= Monroe Karmin =

American journalist

Monroe William ("Bud") Karmin (September 2, 1929 – January 15, 1999) was an American journalist. He won a Pulitzer Prize in 1967 when working as an investigative reporter for the Wall Street Journal. He also worked at different times for The Chicago Daily News, The Chicago Sun-Times, and Newsday.

==Early life and education==
He was born in Mineola, New York. He received an undergraduate degree in journalism from the University of Illinois Urbana-Champaign in 1950 and a graduate degree in journalism from Columbia University in 1953.

During the Korean War, he served in the U.S. Air Force from 1950–1952 and was stationed at Mitchel Air Force Base in Long Island, New York.

==Career==
At various points during his career, Karmin worked as a member of the Washington bureau of the Knight Ridder syndicate and as an investigative reporter for the Wall Street Journal. He also worked for The Chicago Daily News, The Chicago Sun-Times, and Newsday. In 1967, during his tenure at the Wall Street Journal, he and Stanley Penn, a colleague at that newspaper, won the Pulitzer Prize for National Reporting for an article about links between organized crime in the U.S. and gambling enterprises in the Bahamas.

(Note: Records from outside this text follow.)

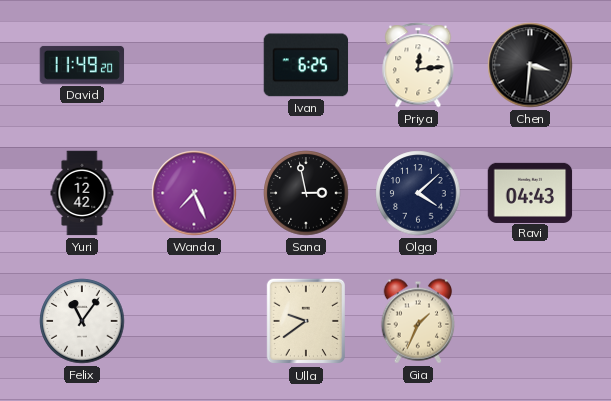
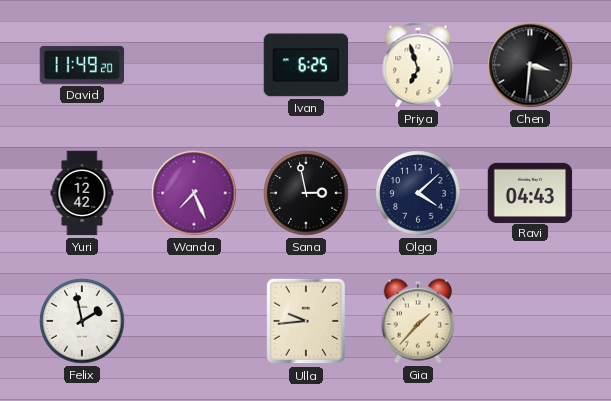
Priya: 12:14 -> 6:57
Felix: 11:06 -> 1:58
Ulla: 9:39 -> 9:44
Gia: 1:34 -> 1:37
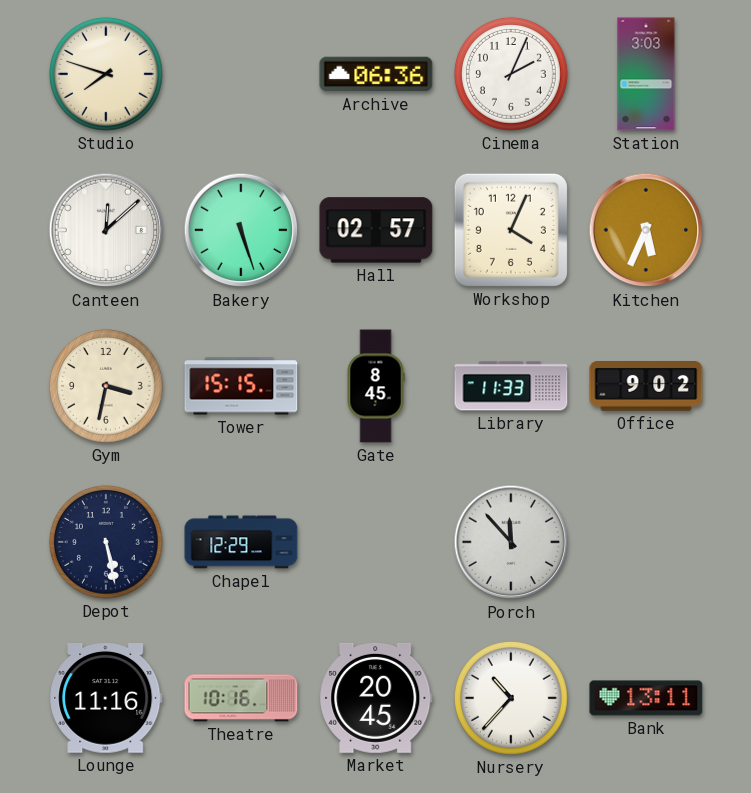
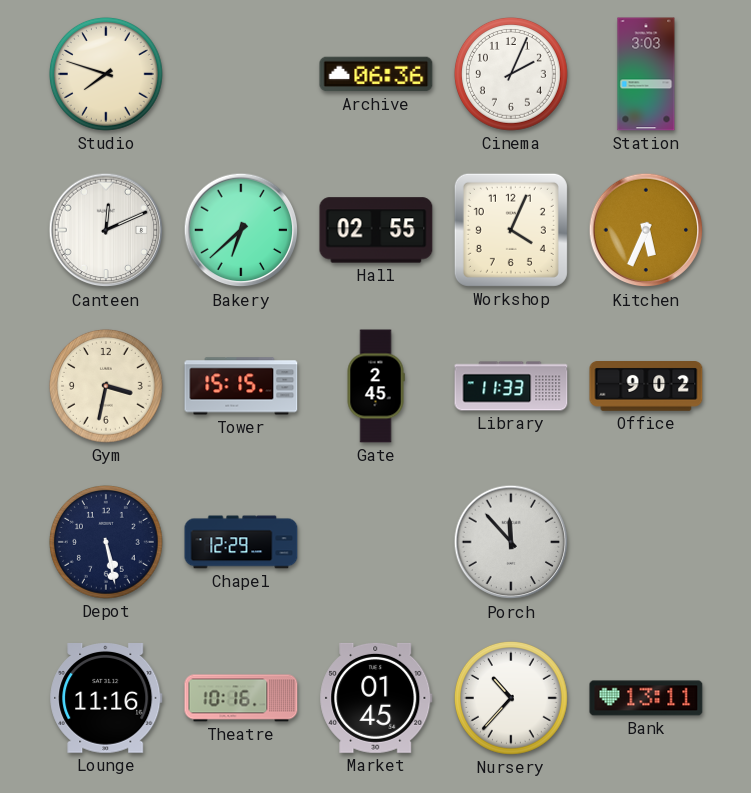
Canteen: 12:08 -> 12:11
Bakery: 5:27 -> 6:38
Hall: 02:57 -> 02:55
Gate: 8:45 -> 2:45
Market: 20:45 -> 01:45
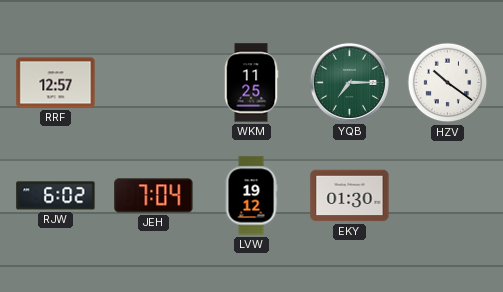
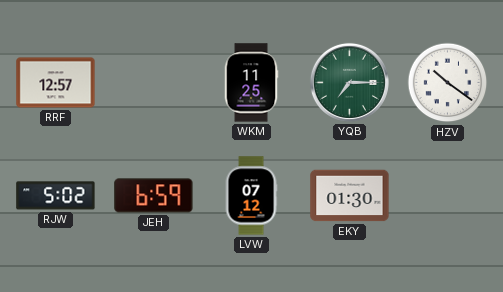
RJW: 6:02 -> 5:02
JEH: 7:04 -> 6:59
LVW: 19:12 -> 07:12
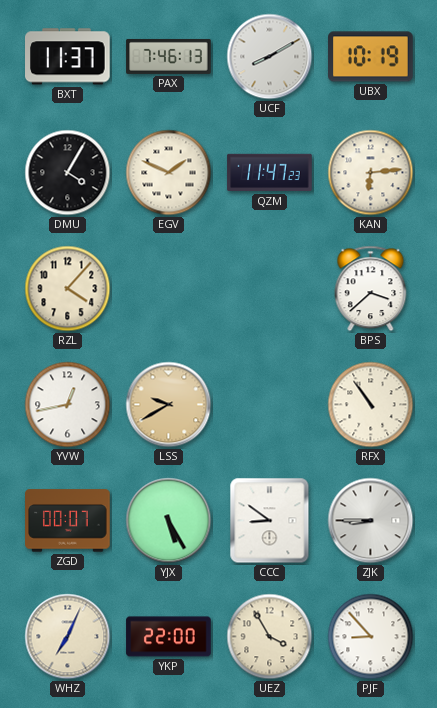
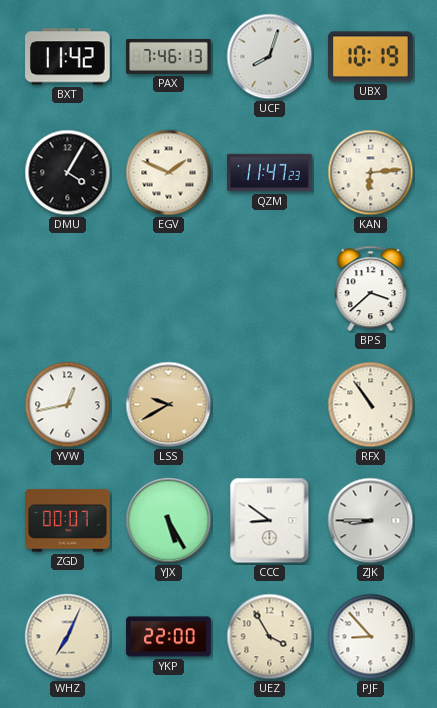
BXT: 11:37 -> 11:42
UCF: 8:10 -> 8:03
RZL: 4:07 -> none
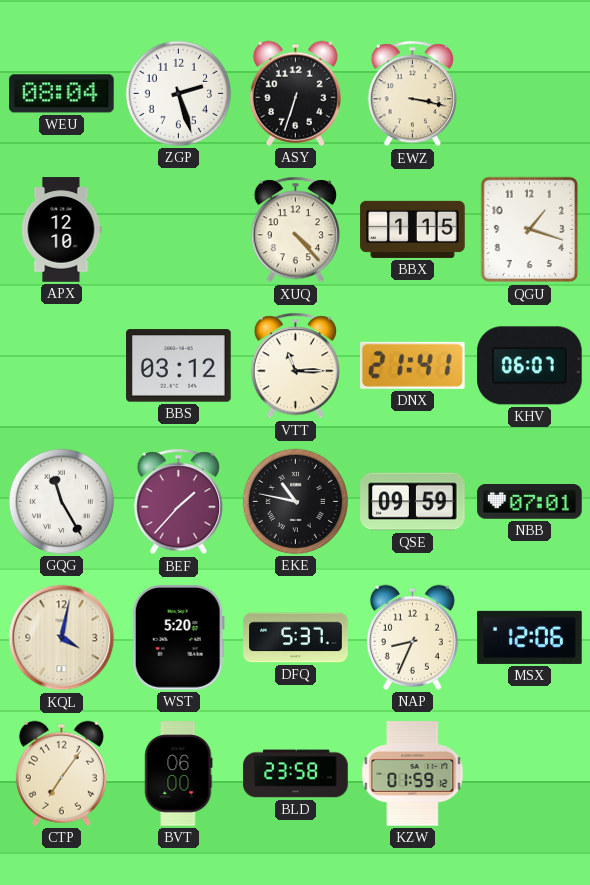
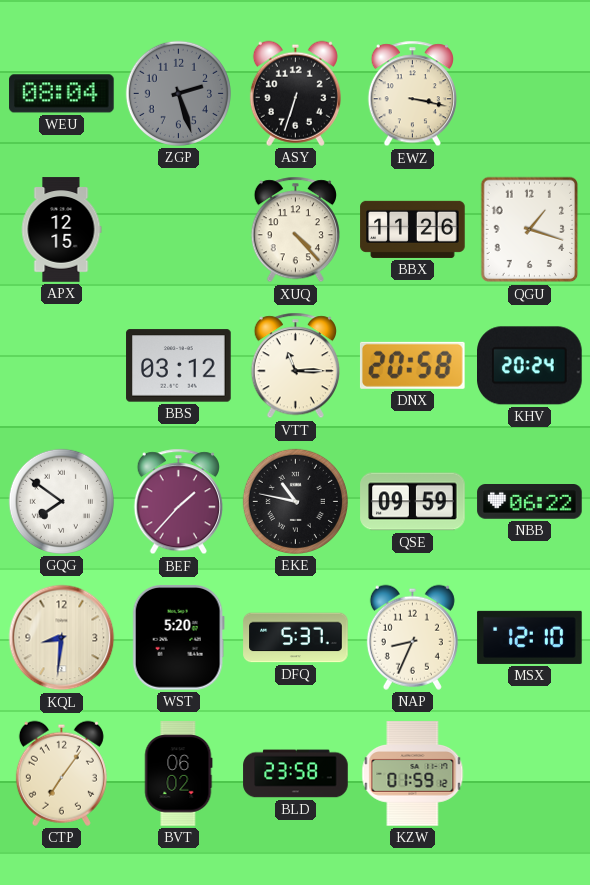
ZGP dial: white -> grey
APX: 12:10 -> 12:15
BBX: 1:15 -> 11:26
DNX: 21:41 -> 20:58
KHV: 06:07 -> 20:24
GQG: 11:25 -> 7:51
NBB: 07:01 -> 06:22
KQL: 4:02 -> 8:31
MSX: 12:06 -> 12:10
BVT: 06:00 -> 06:02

In a January 22, 1980, article, Karmin wrote that "President Carter faces the worst of economic times in his run for re-election, a political nightmare of his own making."

Karmin was a correspondent for U.S. News & World Report from August 1985 to October 1994. He then worked as an editor at large at Bloomberg News.

==Other professional activities==
Karmin served as secretary of the National Press Club from October 1994 to February 1995. He served as president of the National Press Club from February 1995 to February 1997. At the time he became president of the club, he was editor at large at Bloomberg News, During his tenure as president, he introduced actress Sharon Stone when she gave a talk to the club's members. "Ms. Stone's topic today is wellness, fitness, and a positive attitude", Karmin told the audience. "She's achieved those desirable goals by a simple guide to living well. She never wears underwear".

In a 1995 interview given in his capacity as president of the club, Karmin described it as "the mother of all press clubs" and noted that visiting journalists from the former Soviet Union were "embarking on a new world of freedom of the press" and came to the press club to learn how journalists in the free world operate.

During his tenure as president of the National Press Club, Karmin appeared frequently on C-SPAN, interviewing, introducing, or moderating political and cultural discussions featuring Margaret Thatcher, Rudolph Giuliani, Edward Albee, Lamar Alexander, Newt Gingrich, Paul Tibbetts, Wynton Marsalis Lawton Chiles, Jr., Andy Rooney, Jerry Lewis, and others.

When the National Press Club invited Matt Drudge to give a luncheon address in 1998, Karmin protested. "To glorify him, validate him, credentialize him by giving him a podium, to my mind is a mistake," he said.

==Honors and awards==
In 1967, he and Stanley Penn shared the 1967 Pulitzer Prize for National Reporting for an article exposing the links between the Mafia in the U.S. and gambling businesses in the Bahamas.

In 1966, Karmin and Penn also won the Sigma Delta Chi Award for distinguished service.

==Personal life==
He and his wife, Mayanne, had a daughter, Elizabeth, and a son, Paul Karmin. At the time of his death, he had five grandchildren.